Slivers of Hope: Maxine Kumin

Video

Let spring training not be a mere memory.

POETRY FOR THE PANDEMIC

From 1976 until her death in 2014, Maxine Kumin lived on a New Hampshire farm where she and her husband Victor bred horses. And her poetry is filled with a fascination for the physical world around her.

She was born in 1925 and received her BA and MA from Radcliffe College. She and Victor married, had 3 children, and in 1957, Kumin studied poetry with John Holmes at the Boston Center for Adult Education where she met, and became close friends with Anne Sexton whose life, poetry, and suicide in 1974 has always been of great interest to psychiatrists.

Kumin enjoyed a long career as a teacher and scholar, and served as Poet Laureate of the United States.

And she was a big baseball fan. Sports have been on hold during COVID-19, and that’s has been a huge loss for many of us. Kumin’s poem “Spring Training” is filled with details about the joys of baseball, including childhood memories I share with her: taping my baseball bat with friction tape, and softening my glove with neats-foot oil. And I love the poem’s last line: “What lingers is the slender hook of hope.” Which is a wonderful thought to hold on to in this summer of COVID-19.

Spring Training
by Maxine Kumin
-for Victor

Some things never change: the velvet flock
of the turf, the baselines smoothed to suede,
the ancient smell of peanuts, the harsh smack
the ball makes burrowing into the catcher's mitt.

Here in the Grapefruit League's trellised shade
you catch Pie Traynor's lofting rightfield foul
all over again.
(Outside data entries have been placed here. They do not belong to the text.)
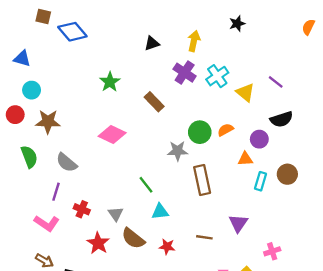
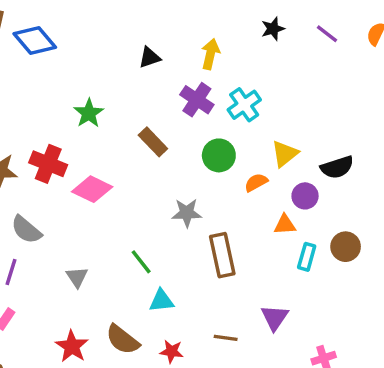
purple line: (276, 82) -> (327, 34), moved
yellow triangle: (245, 92) -> (285, 154), moved, turned 42
green circle: (200, 132) -> (219, 155), moved
red cross: (82, 209) -> (48, 164), moved, size x1.5
gray triangle: (116, 214) -> (77, 277), moved

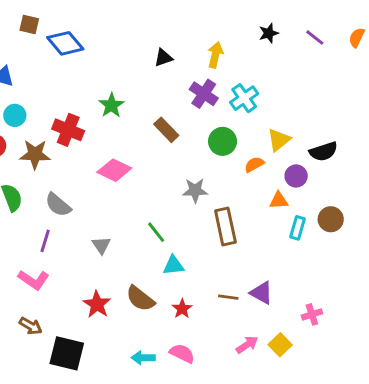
red cross: (48, 164) -> (68, 130), moved
purple triangle: (275, 318) -> (261, 293), moved, turned -35
red star: (172, 351) -> (182, 309), turned 30

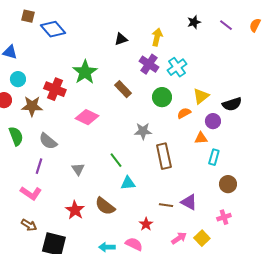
green star: (111, 105) -> (85, 72), size x1.4
brown circle: (331, 219) -> (228, 184), moved
red star: (182, 309) -> (146, 224), moved

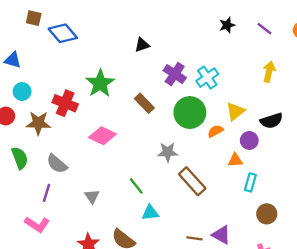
yellow arrow: (157, 37) -> (269, 72), moved
green circle: (162, 97) -> (190, 113), size x1.4
brown rectangle: (164, 156) -> (192, 181), turned -30

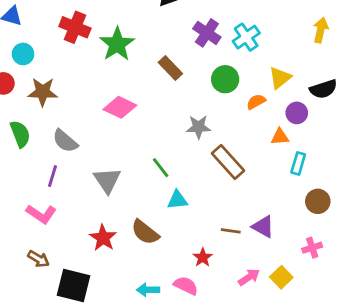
red cross: (65, 103) -> (75, 27), moved
green circle: (190, 113) -> (225, 79), size x0.7
gray triangle: (92, 196) -> (107, 180), size x1.5

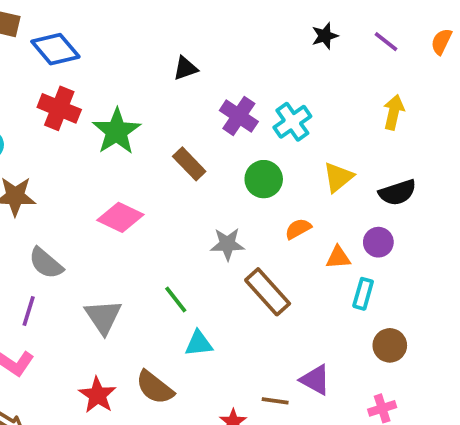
orange semicircle: (256, 102) -> (298, 229), moved
purple circle: (297, 113) -> (378, 242), moved
brown line: (231, 231) -> (275, 401), moved

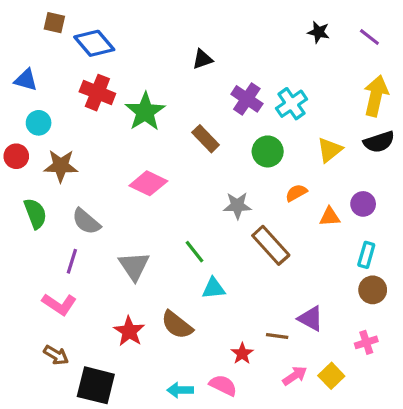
black star: (325, 36) -> (319, 32), turned 30
yellow arrow: (394, 112) -> (376, 96), size x1.4
black semicircle: (397, 192) -> (379, 142), moved
cyan rectangle: (363, 294) -> (366, 255), moved

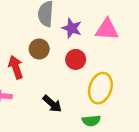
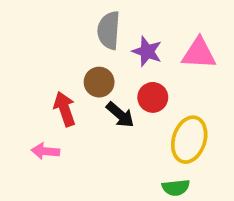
black arrow: (52, 104) -> (120, 115), moved

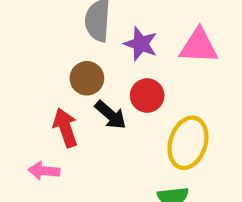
red arrow: (65, 109) -> (65, 128), moved
pink arrow: (45, 151) -> (44, 171), moved

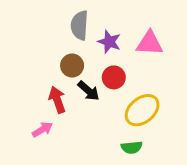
yellow ellipse: (188, 143) -> (142, 110), turned 32
pink arrow: (44, 171) -> (42, 130), turned 144

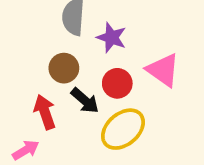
pink triangle: (150, 43) -> (163, 70), moved, turned 32
yellow ellipse: (142, 110) -> (123, 129), moved

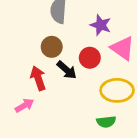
purple star: (112, 38) -> (101, 25), moved
yellow ellipse: (123, 129) -> (117, 90), moved, turned 40

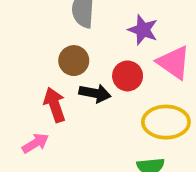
black arrow: (67, 70) -> (95, 93), turned -30

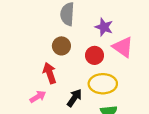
black arrow: (95, 93) -> (74, 98), moved, turned -66
yellow ellipse: (166, 122) -> (103, 84), moved

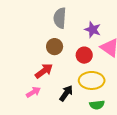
red arrow: (50, 73) -> (44, 71), turned 72

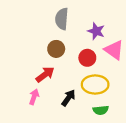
pink arrow: (33, 92) -> (34, 97), turned -40

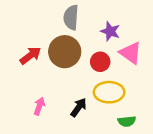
brown circle: (56, 49) -> (65, 52), size x1.6
red arrow: (45, 74) -> (30, 55), moved
green semicircle: (101, 110) -> (127, 121), moved

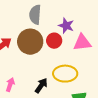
pink triangle: (131, 53) -> (82, 43), turned -42
red circle: (100, 62) -> (54, 41), moved

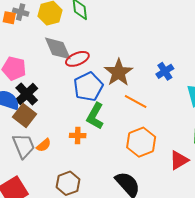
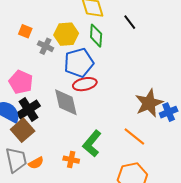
gray cross: (21, 12) -> (46, 46), moved
gray diamond: (58, 48) -> (66, 102), moved
brown star: (119, 73) -> (149, 103), moved
blue pentagon: (88, 87) -> (79, 63), moved

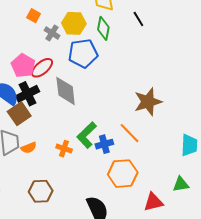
red ellipse: (85, 84) -> (42, 68), moved, turned -35
blue cross: (169, 112) -> (104, 144), moved

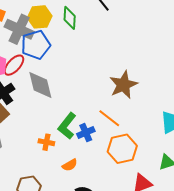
gray cross: (52, 33) -> (19, 29), size x1.8
blue pentagon: (83, 53) -> (36, 45), moved
orange semicircle: (29, 148) -> (70, 165), moved
orange hexagon: (123, 174) -> (122, 149), moved

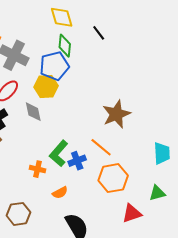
yellow hexagon: (40, 17) -> (46, 86), moved
blue pentagon: (36, 45) -> (54, 66), moved
gray diamond: (40, 85) -> (33, 112), size x0.7

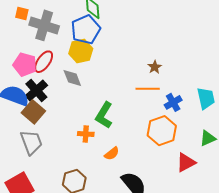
brown star: (116, 114) -> (155, 67), size x0.5
orange line: (101, 147) -> (148, 89), moved, turned -30
blue cross: (77, 161) -> (173, 102), moved

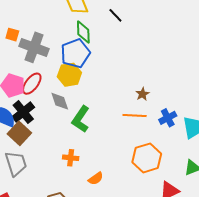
blue cross: (173, 102) -> (168, 118), moved
green L-shape: (104, 115) -> (81, 119), moved

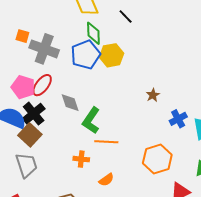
yellow hexagon: (69, 75) -> (112, 55), moved
orange line: (135, 115) -> (106, 142), moved

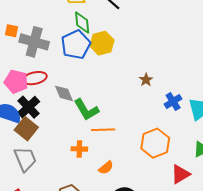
red ellipse: (42, 85) -> (35, 78), turned 45
green L-shape: (91, 120) -> (86, 110), turned -60

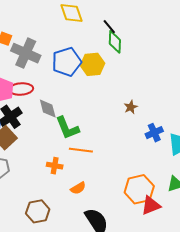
green diamond: (82, 23) -> (115, 42), moved
orange hexagon: (155, 143) -> (139, 189), moved

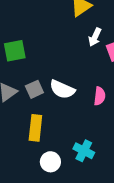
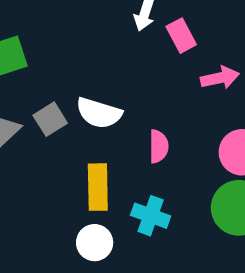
pink semicircle: (100, 96) -> (159, 146), moved
yellow rectangle: (35, 128) -> (98, 187), moved

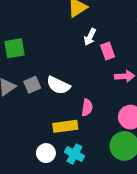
yellow rectangle: (98, 187) -> (65, 126), moved, turned 75
cyan cross: (151, 216) -> (74, 154), moved

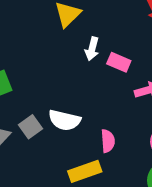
pink rectangle: (108, 51) -> (119, 62), turned -35

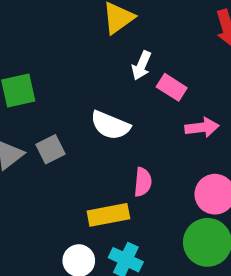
white semicircle: (64, 120) -> (110, 125), moved

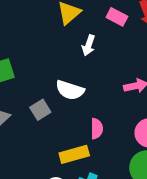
pink rectangle: (172, 87) -> (117, 17), moved
gray square: (50, 149) -> (40, 110), moved

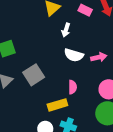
white semicircle: (70, 90) -> (74, 55), moved
gray square: (40, 110) -> (34, 75), size x1.5

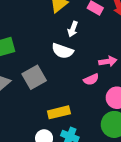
white semicircle: (74, 55) -> (63, 51), moved
pink semicircle: (73, 87) -> (91, 79), moved, turned 64

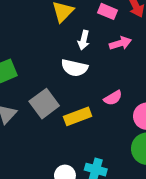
pink arrow: (108, 61) -> (120, 43), moved
yellow rectangle: (59, 112) -> (78, 116), moved

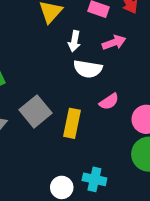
white semicircle: (74, 68) -> (88, 69), moved
yellow rectangle: (78, 116) -> (72, 123), turned -55

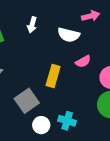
white arrow: (74, 41) -> (32, 25), moved
gray square: (36, 111) -> (27, 101), moved

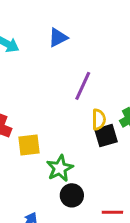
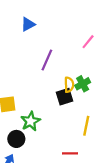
yellow semicircle: (99, 120) -> (69, 85), moved
black circle: (72, 195) -> (16, 139), moved

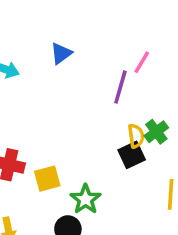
pink line: (88, 42) -> (142, 62), moved
purple line: (47, 60) -> (120, 87), moved

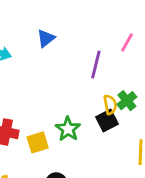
pink line: (142, 62) -> (127, 42), moved
green star: (86, 199) -> (68, 129), moved

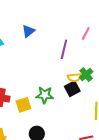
yellow semicircle: (110, 105) -> (74, 78), turned 96
green star: (68, 129) -> (45, 95), turned -30

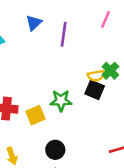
purple line: (64, 49) -> (64, 34), moved
black square: (72, 89) -> (95, 90), turned -35

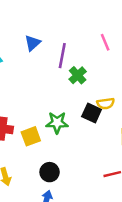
pink line: (106, 20) -> (105, 42), turned -48
green cross: (110, 71) -> (78, 75), moved
yellow semicircle: (96, 76) -> (106, 103), moved

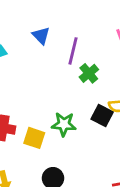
blue triangle: (33, 43) -> (41, 36), turned -36
yellow square: (31, 136) -> (34, 138), turned 36

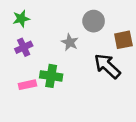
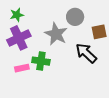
gray star: (70, 42) -> (56, 34), size x1.6
purple cross: (24, 47) -> (19, 38), size x1.6

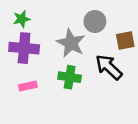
purple cross: (19, 38) -> (24, 48), turned 30
green cross: (41, 61) -> (70, 77), moved

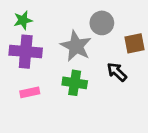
black arrow: (109, 67) -> (117, 72), size x0.7

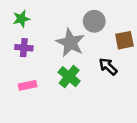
purple cross: (26, 52) -> (24, 48), size x0.6
green cross: (75, 83) -> (69, 77), turned 30

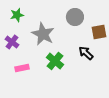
gray star: (70, 43) -> (43, 34), moved
purple cross: (24, 48) -> (12, 42), moved, turned 32

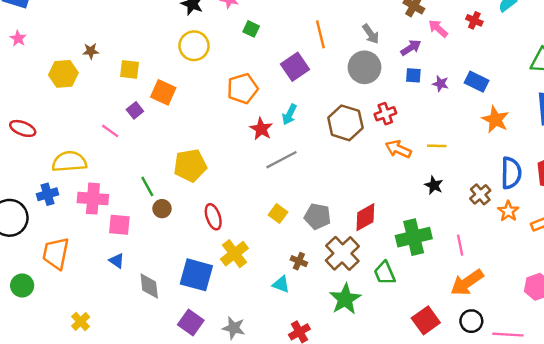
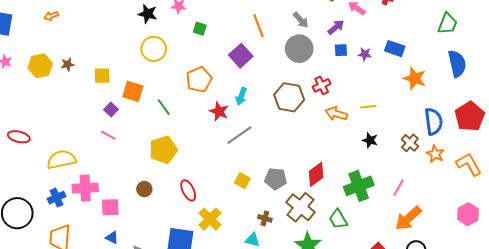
yellow hexagon: (63, 74) -> (40, 66), moved
pink line: (110, 131) -> (108, 135), moved
green line: (147, 186) -> (164, 107), moved
blue cross: (48, 194) -> (57, 198), moved
pink line: (460, 245) -> (399, 188), turned 48

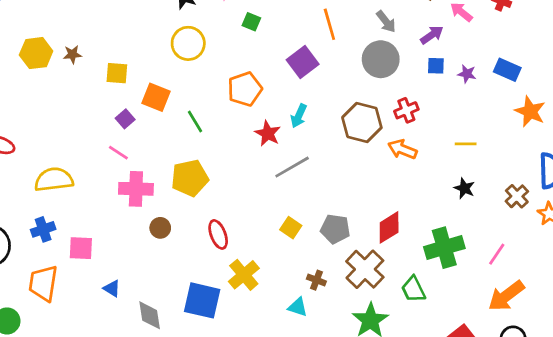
orange arrow: (336, 114) -> (402, 149), moved
pink cross: (85, 188) -> (136, 189), moved
pink square: (110, 207) -> (81, 248), moved

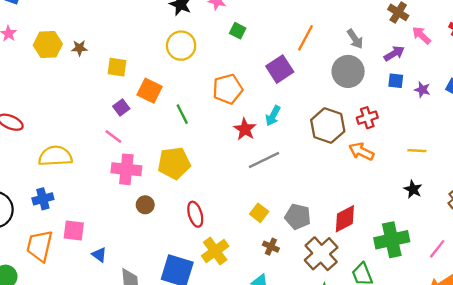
orange line: (329, 24) -> (306, 38), turned 40
pink square: (81, 248) -> (74, 231), moved
brown cross: (316, 280) -> (271, 247), moved

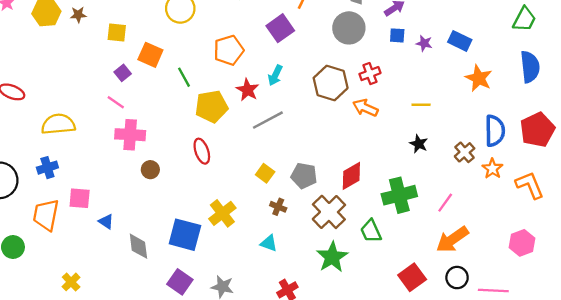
yellow pentagon: (174, 163) -> (211, 106), moved
red ellipse: (195, 214) -> (202, 151), moved

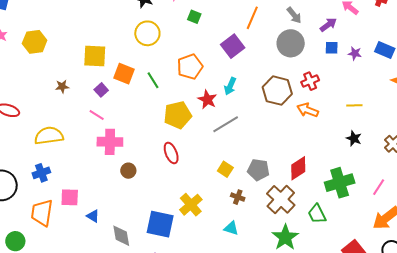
brown star: (78, 15) -> (62, 87), moved
yellow square: (117, 32) -> (95, 56), size x1.4
green line: (184, 77) -> (153, 80), moved

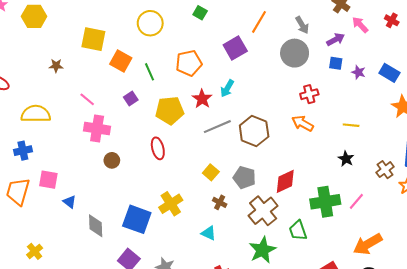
purple square: (101, 90) -> (131, 98), moved
brown hexagon: (277, 91) -> (254, 131), moved
pink line: (379, 187) -> (356, 201), moved

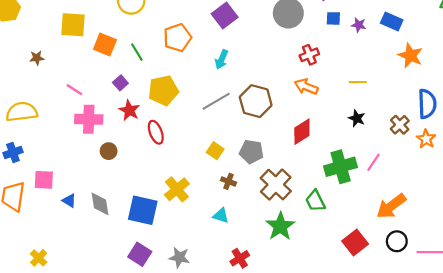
red star: (202, 99) -> (129, 110), moved
red diamond: (285, 181) -> (302, 132), moved
gray diamond: (96, 226) -> (100, 204), moved

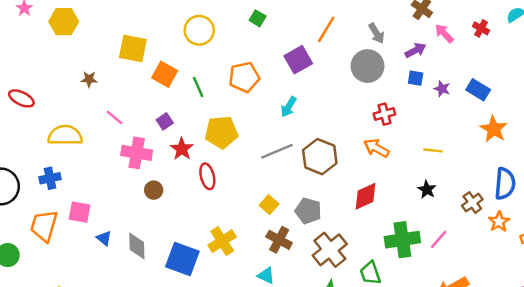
purple square: (120, 83) -> (165, 121), moved
pink line: (74, 90) -> (114, 117), moved
brown cross: (228, 181) -> (279, 240), size x1.5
You're ten in Fenway Park
and wait past suppertime for him to autograph it

then race for home all goosebumps in the dark
to roll the keepsake ball in paraffin,
soften your secondhand glove with neat's-foot oil
and wrap your Louisville Slugger with friction tape.

The Texas Leaguers, whatever league you're in
still tantalize, the way they waver and drop.
Carl Hubbell's magical screwball is still,
give or take sixty years, unhittable.

Sunset comes late but comes, inexorable.
What lingers is the slender hook of hope.

"Spring Training" by Maxine Kumin, from Connecting the Dots.